Dissected subgroups predict the risk of recurrence of stage II colorectal cancer and select rational treatment

Abstract

Background: Stage II colorectal cancer(CRC) patients after surgery alone have a five-year survival rate of ~60-80%; the incremental benefit of adjuvant chemotherapy is <5%. Predicting risk of recurrence and selecting effective personalized adjuvant drugs for stage II CRC using formalin-fixed, paraffin-embedded(FFPE) samples is a major challenge. Methods: 1319 stage II CRC patients who enrolled in 2011-2019 at Sun Yat-sen University Cancer Center were screened. RNAseq data of FFPE tumor samples of 222 stage II MSS CRC patients(n.recurrence=47, n.norecurrence=175, median follow-up=41 months) were used to develop a method TFunctionalProg for dissecting heterogeneous subgroups of recurrence, predicting risk of recurrence and proposing adjuvant drugs. Results: TFunctionalProg showed significant predictive values in 222 stage II MSS CRCs. The TFunctionalProg low-risk group had significantly better RFS (validation set (HR=4.78, p-value=1e-4, low-risk group three-year RFS=92.6%, high-risk group three-year RFS=59.7%). TFunctionalProg dissected two subgroups of transition states of stage II MSS CRCs at a high risk of recurrence; each state displays distinct levels of hybrid epithelial-mesenchymal traits, cytotoxic cell inhibition and FOLFOX resistance. Based on mechanisms in two subgroups, TFunctionalProg proposed personalized rational adjuvant drug combinations of immunotherapy, chemotherapy and repurposed CNS drugs. The complementary utility of TFunctionalProg and ctDNA-based prognostic biomarkers were presented. Conclusion: TFunctionalProg was validated using FFPE samples to predict the risk of recurrence and propose rational adjuvant drug combinations for stage II CRCs.
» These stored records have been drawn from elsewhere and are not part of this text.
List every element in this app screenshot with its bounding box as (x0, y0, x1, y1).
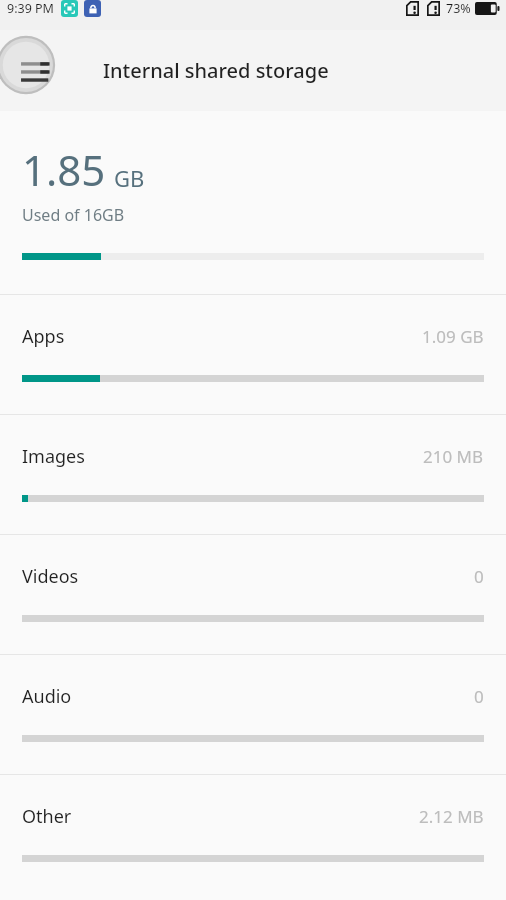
button[interactable]: Internal shared storage (0, 30, 506, 111)
button[interactable]: Audio (0, 655, 506, 774)
staticText: Internal shared storage (103, 57, 329, 84)
staticText: 1.09 GB (422, 325, 484, 348)
staticText: 210 MB (423, 445, 484, 468)
staticText: 0 (474, 685, 484, 708)
staticText: GB (114, 163, 145, 193)
staticText: Apps (22, 324, 65, 349)
staticText: Used of 16GB (22, 204, 125, 226)
button[interactable]: Apps (0, 295, 506, 414)
button[interactable]: 1.85 (0, 111, 506, 294)
staticText: 0 (474, 565, 484, 588)
staticText: Other (22, 804, 72, 829)
button[interactable]: Videos (0, 535, 506, 654)
button[interactable]: Other (0, 775, 506, 894)
staticText: Audio (22, 684, 72, 709)
staticText: 2.12 MB (419, 805, 484, 828)
button[interactable]: Images (0, 415, 506, 534)
button[interactable]: Assistive touch menu (0, 34, 57, 96)
staticText: Images (22, 444, 85, 469)
staticText: Videos (22, 564, 79, 589)
staticText: 9:39 PM (7, 0, 54, 17)
staticText: 1.85 (22, 141, 106, 198)
staticText: 73% (446, 0, 471, 17)
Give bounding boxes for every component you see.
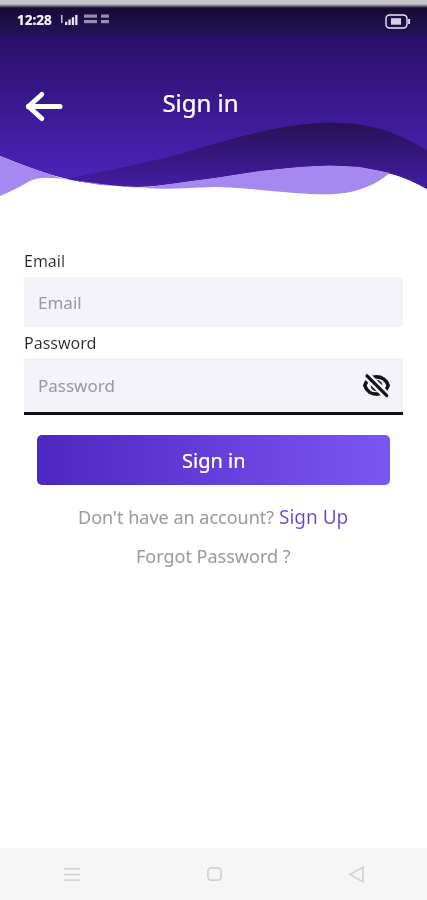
staticText: Email [24, 250, 66, 272]
staticText: Password [38, 374, 115, 397]
staticText: Sign in [182, 447, 246, 474]
staticText: Sign Up [279, 504, 349, 530]
button[interactable]: Email [24, 277, 403, 327]
staticText: Forgot Password ? [136, 544, 291, 569]
staticText: Password [24, 332, 97, 354]
button[interactable]: Home [143, 848, 285, 900]
staticText: Email [38, 291, 82, 314]
button[interactable]: Sign in [37, 435, 390, 485]
button[interactable]: Forgot Password ? [136, 544, 291, 569]
button[interactable]: Sign Up [279, 504, 349, 530]
button[interactable]: Recent apps [0, 848, 143, 900]
staticText: Don't have an account? [78, 505, 279, 530]
button[interactable]: Back [285, 848, 427, 900]
button[interactable]: Back [21, 84, 65, 128]
button[interactable]: Password [24, 358, 403, 412]
button[interactable]: Toggle password visibility [361, 370, 391, 400]
staticText: Sign in [0, 86, 414, 119]
staticText: 12:28 [17, 11, 52, 29]
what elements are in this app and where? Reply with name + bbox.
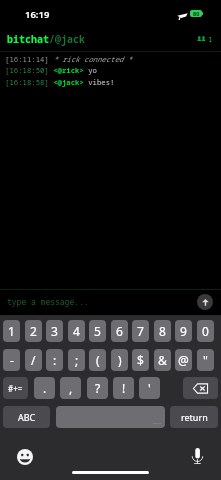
staticText: 80 [193, 10, 200, 17]
staticText: 4 [73, 323, 80, 339]
button[interactable]: 1 [3, 320, 20, 342]
staticText: 6 [116, 323, 123, 339]
staticText: : [53, 352, 57, 368]
staticText: 7 [137, 323, 144, 339]
staticText: . [43, 380, 47, 396]
button[interactable]: 7 [132, 320, 149, 342]
button[interactable]: : [46, 349, 63, 371]
button[interactable]: & [154, 349, 171, 371]
button[interactable]: ( [89, 349, 106, 371]
button[interactable]: 5 [89, 320, 106, 342]
staticText: @ [178, 352, 189, 368]
staticText: ( [96, 352, 100, 368]
staticText: 1 [8, 323, 15, 339]
button[interactable]: return [170, 406, 218, 428]
staticText: [16:11:14] * rick connected * [5, 54, 132, 64]
button[interactable]: Emoji keyboard [13, 445, 37, 469]
staticText: 2 [30, 323, 37, 339]
staticText: 16:19 [25, 8, 50, 21]
button[interactable]: 3 [46, 320, 63, 342]
button[interactable]: ? [87, 377, 108, 399]
staticText: return [181, 411, 208, 423]
staticText: - [10, 352, 14, 368]
button[interactable]: $ [132, 349, 149, 371]
staticText: 5 [94, 323, 101, 339]
staticText: " [203, 352, 208, 368]
button[interactable]: 8 [154, 320, 171, 342]
button[interactable]: " [197, 349, 214, 371]
button[interactable]: . [34, 377, 55, 399]
button[interactable]: @ [175, 349, 192, 371]
staticText: $ [137, 352, 144, 368]
button[interactable]: / [25, 349, 42, 371]
staticText: ' [148, 380, 151, 396]
staticText: 8 [159, 323, 166, 339]
staticText: ! [122, 380, 126, 396]
button[interactable]: Backspace [183, 377, 218, 399]
button[interactable]: , [60, 377, 81, 399]
button[interactable]: Dictation [185, 444, 209, 468]
button[interactable]: ; [68, 349, 85, 371]
button[interactable]: ABC [3, 406, 50, 428]
staticText: type a message... [7, 296, 89, 307]
button[interactable] [56, 406, 165, 428]
staticText: 1 [208, 34, 213, 44]
button[interactable]: bitchat/@jack [6, 31, 86, 47]
staticText: #+= [8, 383, 23, 394]
button[interactable]: 2 [25, 320, 42, 342]
button[interactable]: 6 [111, 320, 128, 342]
staticText: ? [95, 380, 101, 396]
staticText: ; [75, 352, 79, 368]
button[interactable]: Send [197, 294, 213, 310]
button[interactable]: ! [113, 377, 134, 399]
button[interactable]: #+= [3, 377, 28, 399]
staticText: 0 [202, 323, 209, 339]
staticText: 3 [51, 323, 58, 339]
button[interactable]: 4 [68, 320, 85, 342]
staticText: [16:18:50] <@rick> yo [5, 65, 97, 75]
staticText: ABC [18, 411, 36, 423]
staticText: , [69, 380, 73, 396]
button[interactable]: - [3, 349, 20, 371]
staticText: [16:18:58] <@jack> vibes! [5, 77, 115, 87]
staticText: / [31, 352, 36, 368]
button[interactable]: ) [111, 349, 128, 371]
button[interactable]: 9 [175, 320, 192, 342]
button[interactable]: ' [139, 377, 160, 399]
staticText: bitchat/@jack [7, 32, 85, 46]
staticText: & [158, 352, 167, 368]
staticText: 9 [180, 323, 187, 339]
staticText: ) [118, 352, 122, 368]
button[interactable]: Show people [194, 33, 208, 45]
button[interactable]: 0 [197, 320, 214, 342]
Competing Interest Statement

RW and ST owns stocks and shares and/or stock options in Carbon Logic Biotech Ltd. ST is an inventor of a patent application related to this work. All remaining authors have declared no conflicts of interest.

Funding Statement

The authors declare no funding.

Author Declarations

I confirm all relevant ethical guidelines have been followed, and any necessary IRB and/or ethics committee approvals have been obtained.

Yes

The details of the IRB/oversight body that provided approval or exemption for the research described are given below:

Medical Ethical Committee of Sun Yat-sen University Cancer Center gave ethical approval for this work(nr. B-0440-1). Patient consent is waived.

I confirm that all necessary patient/participant consent has been obtained and the appropriate institutional forms have been archived, and that any patient/participant/sample identifiers included were not known to anyone (e.g., hospital staff, patients or participants themselves) outside the research group so cannot be used to identify individuals.

Yes

I understand that all clinical trials and any other prospective interventional studies must be registered with an ICMJE-approved registry, such as ClinicalTrials.gov. I confirm that any such study reported in the manuscript has been registered and the trial registration ID is provided (note: if posting a prospective study registered retrospectively, please provide a statement in the trial ID field explaining why the study was not registered in advance).

Yes

I have followed all appropriate research reporting guidelines and uploaded the relevant EQUATOR Network research reporting checklist(s) and other pertinent material as supplementary files, if applicable.

Yes

Data Availability

RNAseq data of 81 genes used in TFunctioanlProg method will be deposit as online supplementary data.